I sighed and exited the room, only to find Donovan and Raven arguing with each other in the hallway.
"We've got a problem. Gary and Jack came up with their solution."
I watched with great satisfaction as their faces blanched. Teach them to barge into my office.
"They've managed to, well...remember the Care Bears. There was like a green one and a purple one and-"
"There was Tenderheart Bear and Cheer Bear and...I mean," Raven looked at both of our faces. "Shut up!"
"Whatever," I shrugged. "Anyway, Gary and Jack have managed to clone Missile Defense Bear."
"I don't remember-" Raven began just as a beam of ruby-red laser light burst out of the lecture room and melted a nearby plaque.
"Wow!" Donovan said, staring inside. "He just fired laser beams out of his eyes.

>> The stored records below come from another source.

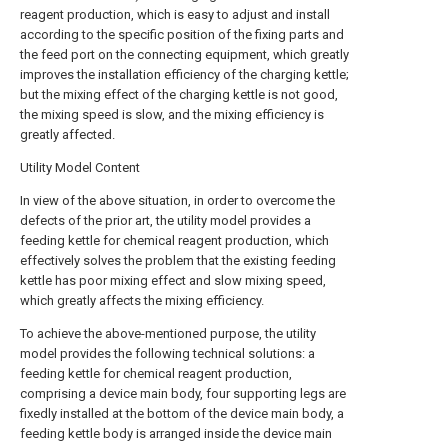
reagent production, which is easy to adjust and install
according to the specific position of the fixing parts and
the feed port on the connecting equipment, which greatly
improves the installation efficiency of the charging kettle;
but the mixing effect of the charging kettle is not good,
the mixing speed is slow, and the mixing efficiency is
greatly affected.
Utility Model Content
In view of the above situation, in order to overcome the
defects of the prior art, the utility model provides a
feeding kettle for chemical reagent production, which
effectively solves the problem that the existing feeding
kettle has poor mixing effect and slow mixing speed,
which greatly affects the mixing efficiency.
To achieve the above-mentioned purpose, the utility
model provides the following technical solutions: a
feeding kettle for chemical reagent production,
comprising a device main body, four supporting legs are
fixedly installed at the bottom of the device main body, a
feeding kettle body is arranged inside the device main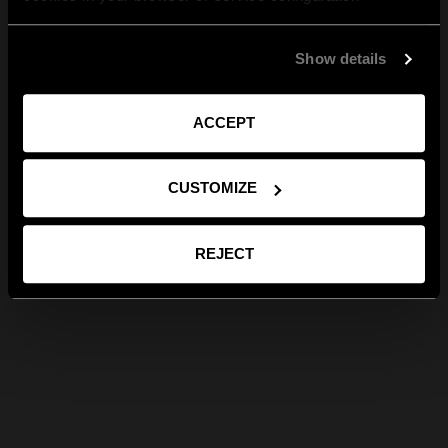
Show details
ACCEPT
CUSTOMIZE
REJECT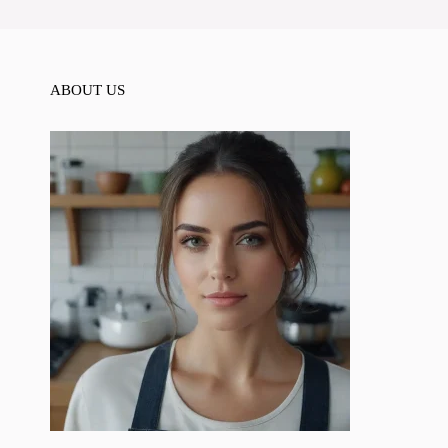
ABOUT US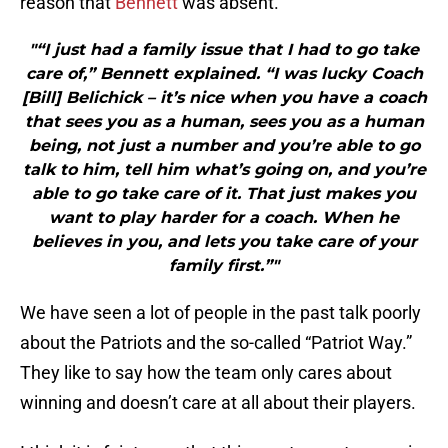
reason that
Bennett
was absent.
"“I just had a family issue that I had to go take
care of,” Bennett explained. “I was lucky Coach
[Bill] Belichick – it’s nice when you have a coach
that sees you as a human, sees you as a human
being, not just a number and you’re able to go
talk to him, tell him what’s going on, and you’re
able to go take care of it. That just makes you
want to play harder for a coach. When he
believes in you, and lets you take care of your
family first.”"
We have seen a lot of people in the past talk poorly
about the Patriots and the so-called “Patriot Way.”
They like to say how the team only cares about
winning and doesn’t care at all about their players.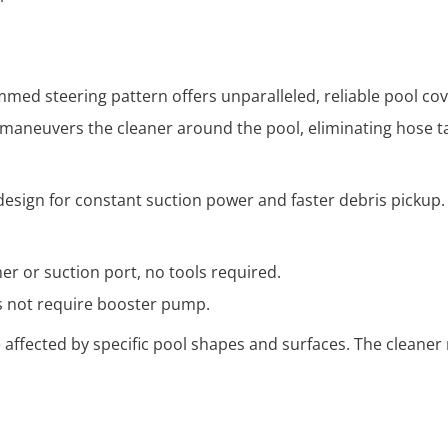
ed steering pattern offers unparalleled, reliable pool cove
aneuvers the cleaner around the pool, eliminating hose t
design for constant suction power and faster debris pickup.
r or suction port, no tools required.
es not require booster pump.
 affected by specific pool shapes and surfaces. The cleaner 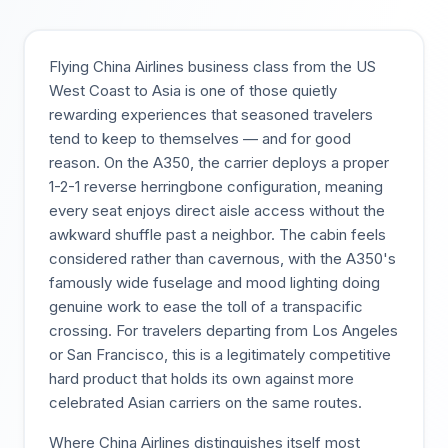
Flying China Airlines business class from the US
West Coast to Asia is one of those quietly
rewarding experiences that seasoned travelers
tend to keep to themselves — and for good
reason. On the A350, the carrier deploys a proper
1-2-1 reverse herringbone configuration, meaning
every seat enjoys direct aisle access without the
awkward shuffle past a neighbor. The cabin feels
considered rather than cavernous, with the A350's
famously wide fuselage and mood lighting doing
genuine work to ease the toll of a transpacific
crossing. For travelers departing from Los Angeles
or San Francisco, this is a legitimately competitive
hard product that holds its own against more
celebrated Asian carriers on the same routes.
Where China Airlines distinguishes itself most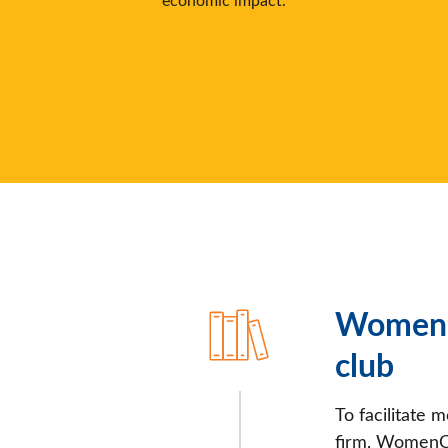
WomenC
club
To facilitate 
firm, WomenCo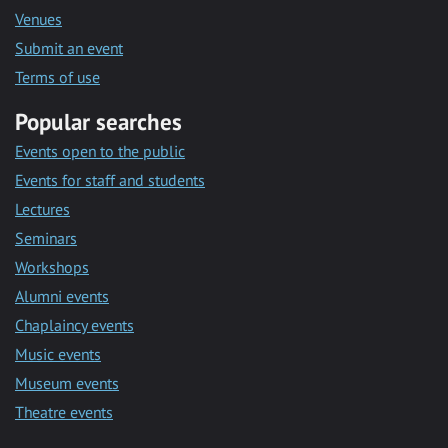
Venues
Submit an event
Terms of use
Popular searches
Events open to the public
Events for staff and students
Lectures
Seminars
Workshops
Alumni events
Chaplaincy events
Music events
Museum events
Theatre events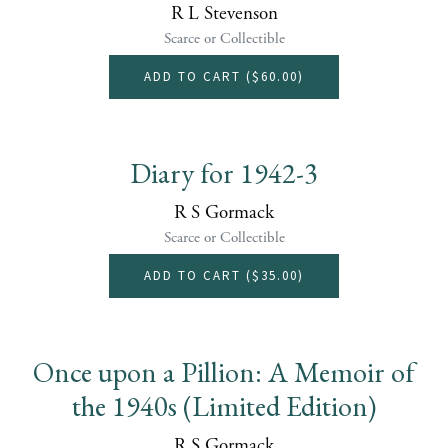
R L Stevenson
Scarce or Collectible
ADD TO CART (
$60.00
)
Diary for 1942-3
R S Gormack
Scarce or Collectible
ADD TO CART (
$35.00
)
Once upon a Pillion: A Memoir of
the 1940s (Limited Edition)
R S Gormack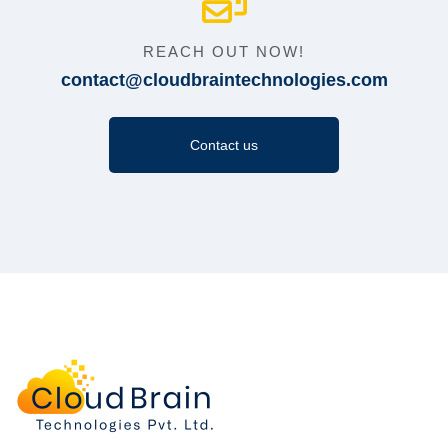
REACH OUT NOW!
contact@cloudbraintechnologies.com
Contact us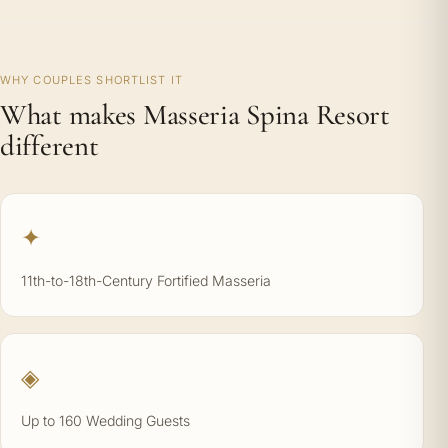
WHY COUPLES SHORTLIST IT
What makes Masseria Spina Resort
different
✦
11th-to-18th-Century Fortified Masseria
◈
Up to 160 Wedding Guests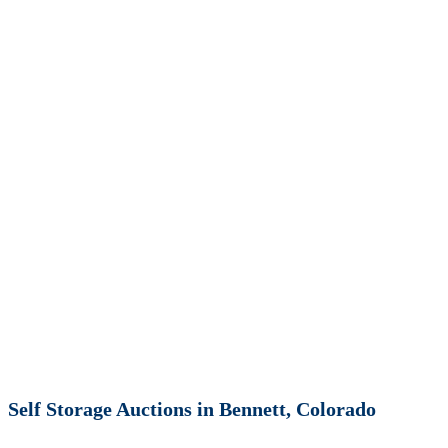
Self Storage Auctions in Bennett, Colorado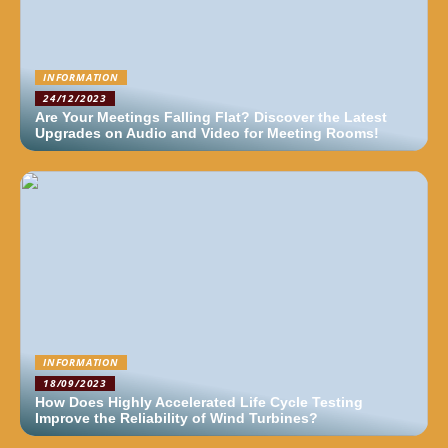
INFORMATION
24/12/2023
Are Your Meetings Falling Flat? Discover the Latest
Upgrades on Audio and Video for Meeting Rooms!
INFORMATION
18/09/2023
How Does Highly Accelerated Life Cycle Testing
Improve the Reliability of Wind Turbines?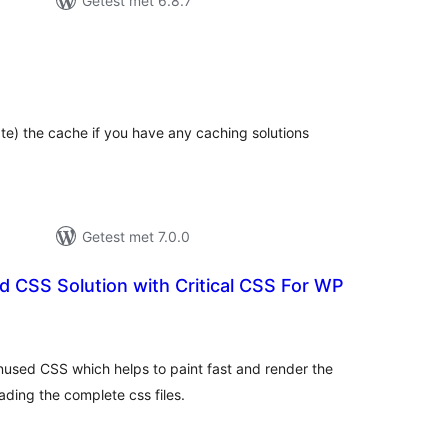
Getest met 6.8.7
otaal
aarderingen
te) the cache if you have any caching solutions
Getest met 7.0.0
 CSS Solution with Critical CSS For WP
otaal
waarderingen
nused CSS which helps to paint fast and render the
ding the complete css files.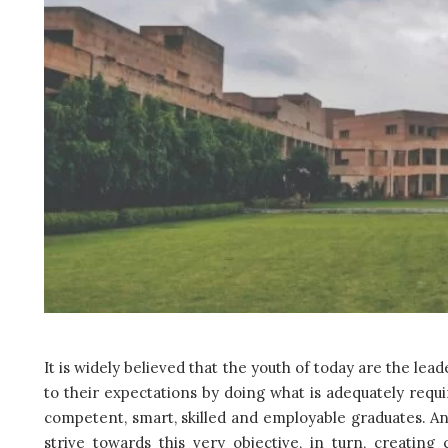
It is widely believed that the youth of today are the le
to their expectations by doing what is adequately requi
competent, smart, skilled and employable graduates. An
strive towards this very objective, in turn, creatin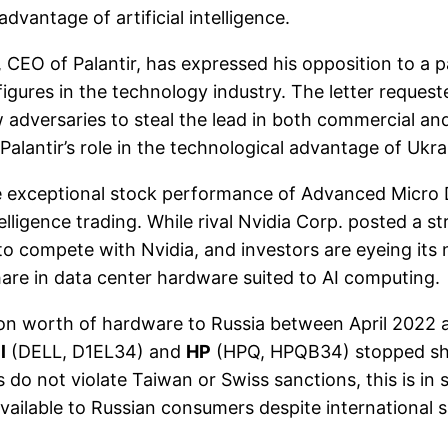
antage of artificial intelligence.
EO of Palantir, has expressed his opposition to a paus
igures in the technology industry. The letter request
adversaries to steal the lead in both commercial and
s Palantir’s role in the technological advantage of Ukr
ceptional stock performance of Advanced Micro Devic
ntelligence trading. While rival Nvidia Corp. posted a
to compete with Nvidia, and investors are eyeing its
are in data center hardware suited to AI computing.
ion worth of hardware to Russia between April 2022
l
(DELL, D1EL34) and
HP
(HPQ, HPQB34) stopped shi
s do not violate Taiwan or Swiss sanctions, this is in
vailable to Russian consumers despite international 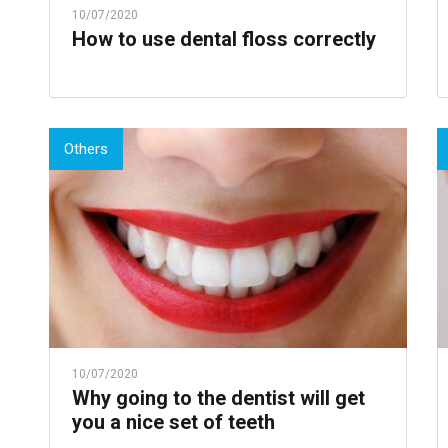
10/07/2020
How to use dental floss correctly
Others
10/07/2020
Why going to the dentist will get
you a nice set of teeth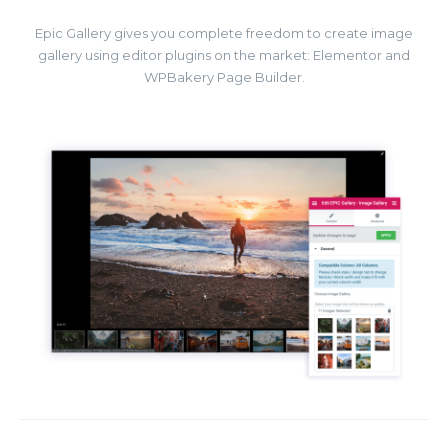
Epic Gallery gives you complete freedom to create image
gallery using editor plugins on the market: Elementor and
WPBakery Page Builder.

That is so frickin' awesome!"
"Will you shut up!"
Then there was the thump of heavy footsteps outside. The doors opened. And a whole gang of pandas, wearing leather jackets and carrying various heavy biking tools walked through the doors and squarely into the lecture hall. Feeling a bit worried, we followed the last one. All the pandas had lined up on one end of the room. All the polar bars were on the other side. It looked like somebody had accidentally merged a National Geographic special with West Side Story. All the animals were growling at each other.
"Raven," I whispered, "you can do that commune with the animals thing, can't you. You know, getting in touch with your inner spirit animal or whatever you do?"
"Actually," Raven began with the air of a true aficionado, "it's a mix between techniques developed in eclectic branches of-"
"I don't care if it's something you got off of a Cracker Jack box," I hissed. "Just tell me what they're saying."
She pointed slightly. "That panda just told the polar bears that their mothers were so wimpy they had to go out and buy fur coats just to get through winter."
"Is that an insult to a polar bear?"
"Do polar bears's eyes usually glow like that?"
"I'll take that as a yes." I sighed and looked around at both Donovan and Raven who were suddenly looking a bit forlorn.
"I'll go start filling out the insurance forms," Donovan said.
"I'll evacuate the building," Raven said.
"I guess I'll go tell students that classes are canceled." I turned to walk out just as a one thousand pound polar bear was sent crashing through the doorframe in front of me.
Anyway, I'm writing this just to tell the rest of the department that the trip we had planned to go to the zoo is definitely off until the zoo management can figure out how to refit the polar bear exhibit with laser-proof glass.